Sultan: Peki otizmli çocuğu olan bir anne iş hayatından çekiliyor. Çekilmezse ne tür sorunlar yaşanıyor?
Gökçen: Bunu kendimden örnek vererek anlatayım. Oğluma 27 aylıkken otizm tanısı konduğunda Türkiye'nin sektöründe lider kuruluşlarından birinde yöneticiydim. Ama Gidişatı görünce bu sorumluluğu başka birisine vermemin mümkün olmadığını gördüm. Bu benim
kendimle ilgili olabilir. Çocuğumun durumuyla alakalı olabilir. Ben işimden istifa edip, hatta şehrimi değiştirip Ankara'ya gelmek zorunda kaldım. Çocuğumun daha iyi bir sağlık ve eğitim hizmeti alabilmesi için. Tamamen Okul öncesi eğitim ve 12 yıllık zorunlu eğitim süresince her gün çocuğunla birlikte okulda bulundum. Tabii ki okulda kolaylaştırıcı kişi olarak sürekli onunla birlikteydim. İhtiyacı olduğu için sınıfta değil ama sınıf dışında destek olmak amacıyla teneffüslerde vesaire. Öyle aralarında görmek, ilacını zamanında almasını sağlamak amacıyla. Ben kendi özelimde işimi bırakmak zorunda kaldım. İşimi bırakmadan devam ettiğim süreyi hatırlıyorum. Çok zordu. işe gittiğim zaman aklım çocuğumdaydı. Evdeyken aklım işimdeydi. Çünkü çocuğumun bana ihtiyacı olduğunu düşünüyordum o yüzden. Burada şöyle bir durum var. Bir çocuk otizm tanısı aldığı zaman sosyal devlet devreye girip o aileye destek olmalı. Yani benim çocuğum otizmli dedikleri zaman benim otizm hakkında bildiğim tek şey yağmur adam filmiydi. Evet, sonrasını araştırdım, öğrendim. Yurt dışında eğitimler aldım vesaire ama devletin devreye girip otizm nedir? Aileyi bekleyen durumlar nelerdir anlatması ve o aileye psikolojik destek olması gerekiyor. Eğer devlet bu destekleri sağlarsa ailelerdeki bölüme ve parçalanma da o oranda azalacaktır. O yüzden çalışmaya devam etmeyi tercih edenler de var? Tercih etmeyip çocuğuyla ilgilenip çalışma şeklini part time modele dönüştüren ya da tamamen istihdamın dışında kalmayı tercih edenler de var. Hepsinin de kendine göre dezavantajları ve avantajları var. Birey özelinde çözüm üretilmesi gereken bir alan bu. Ama annelerin özellikle Her şeylerinden vazgeçip sadece otizmli çocuğun annesi vasfıyla hayata devam ediyor olmalarının da çok ciddi Sosyal ve psikolojik olumsuz etkileri olduğunu düşünüyorum.

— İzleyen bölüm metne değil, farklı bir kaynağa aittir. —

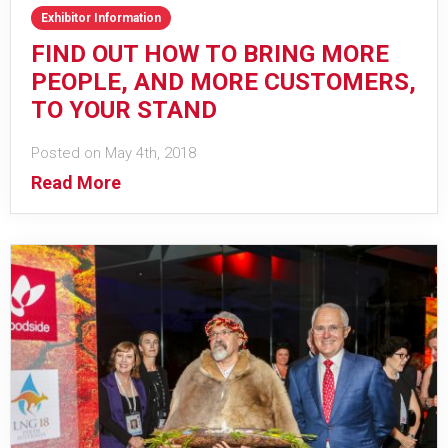
Exhibitor Information
FIND OUT HOW TO BRING MORE
PEOPLE, AND MORE CUSTOMERS,
TO YOUR STAND
Posted on May 4th, 2018
Read More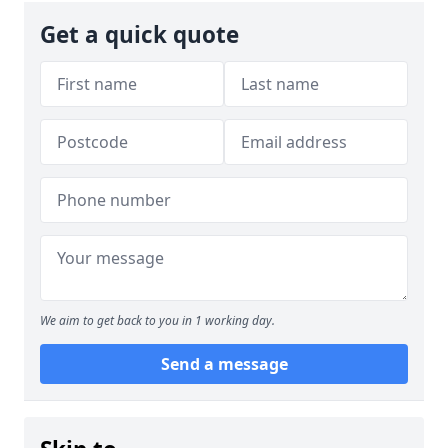
Get a quick quote
We aim to get back to you in 1 working day.
Send a message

Sultan: Peki bu alanda sosyal ve psikolojik destek için dernek içinde anneler olarak birbirimize yaptığınız bir destek sistemi var mı?
Gökçen: Bir araya gelip, sohbetlerimiz elbette oluyor. Deneyim paylaşımlarımız oluyor. Otistik bireylerin evet tanıları otistik olsa da Hepsinin etkilenme derecesi durumu birbirinden farklı olabiliyor. Yani bir çocuk için iyi olan bir yöntem, başkası için iyi olmayabiliyor. Bu deneyim paylaşımlarımızı yapıyoruz. Tabi ki bizi anlayan birinin olduğunu bilmek güzel. Bu anlamda engelli ve yaşlı Hizmetleri Genel müdürlüğünden de somut taleplerimiz oldu. Özellikle bu annelere yönelik tedbirlerin Alınmasına dair. Biliyorsunuz aile ve Sosyal Hizmetler Bakanlığının bünyesinde kadının statüsü Genel Müdürlüğü var. O genel müdürlükten bu anneleri de bu ülkenin kadınları olarak görüp onların da statülerini iyileştirici tedbirler almasına dair somut taleplerimiz var.

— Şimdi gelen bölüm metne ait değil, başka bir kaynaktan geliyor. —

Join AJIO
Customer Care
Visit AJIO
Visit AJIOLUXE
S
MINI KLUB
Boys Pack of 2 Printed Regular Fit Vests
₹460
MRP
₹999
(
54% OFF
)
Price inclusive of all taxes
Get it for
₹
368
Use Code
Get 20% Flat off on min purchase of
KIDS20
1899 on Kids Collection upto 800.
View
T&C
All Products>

Sultan: Bu bir dilekçe eylemi oluyor, yazı raporlama oluyor.
Gökçen: Bunu görüşmelerimizde dile getirdik. Henüz bu konuyla ilgili bir raporlamamız olmadı ama derneğimizin bu yılki hedeflerinin arasında otizmli çocuğu olan annelerin sosyal statülerinin iyileştirilmesiyle ilgili çeşitli başvurularımız ve raporlamalarımız olacak. Biz
öncelikli olarak müzakere yoluyla Çözüm üretilmesini istiyoruz. Çünkü bazen doğrudan dilekçe vermek, karşı tarafta itici olabiliyor. Gerek birebir ziyaretlerimizde gerekse de toplantılarda bunları dile getirip kamu otoritelerinden çözüm üretmelerini bekliyoruz ama bu anlamda bir çözüm üretilmediğini gördüğümüz durumda o zaman dernek olarak Raporlama ve dilekçe verme hakkımızı ya da bilgi edinme hakkımızı kullanıp konu hakkında daha kapsamlı bilgi edinmeye çalışıp ardından da savunuculuk faaliyetlerimizi yürütebiliyoruz.

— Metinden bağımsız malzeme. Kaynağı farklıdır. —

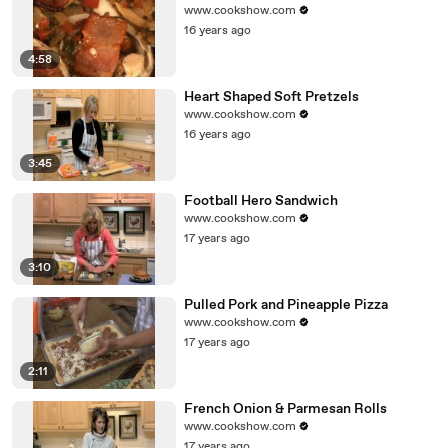
www.cookshow.com
16 years ago
4:58
Heart Shaped Soft Pretzels
www.cookshow.com
16 years ago
3:45
Football Hero Sandwich
www.cookshow.com
17 years ago
3:10
Pulled Pork and Pineapple Pizza
www.cookshow.com
17 years ago
2:11
French Onion & Parmesan Rolls
www.cookshow.com
17 years ago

Sultan: Şimdi anladığım kadarıyla derneğiniz bir izleme çalışmasına girişiyor. Verdiğimiz raporlar, dilekçeler ve yaptığımız 100 yüze görüşmelerin sonucu ne oldu sorusunu sormak üzere.
Gökçen: Evet.
Sultan: Bundan sonrası için planınız ne?
Gökçen: yani bu yılki planlarımızda bundan önceki savunuculuk faaliyetlerimiz sonucunda kamu otoritelerinin ortaya koyduğu eylem planlarının gerçekleşme durumu var. Kendi dernek iç yapımıza yönelik birtakım faaliyetlerimiz olacak. Mesela Türkiye'de stratejik planı olan STK çok azdır. Biz bu yıl derneğimizin stratejik planını kesin olarak hazırlayacağız, ki Derneğimiz de sürdürülebilir olsun. Kişiler değişse dahi dernek kendi misyon ve vizyonu doğrultusunda çalışmalarını sürdürebilir hale gelsin. Eğitim, bakım ve tabii ki sağlık konusunda bu yıl bir takım hak temelli çalışmalarımız olacak. Özellikle acil servislerde otizmli bireylerin hastaneye yatışlarında çok ciddi sıkıntılar ve eksiklikler yaşanıyor. Bunların hepsi bu yılki gündemimizin içerisinde.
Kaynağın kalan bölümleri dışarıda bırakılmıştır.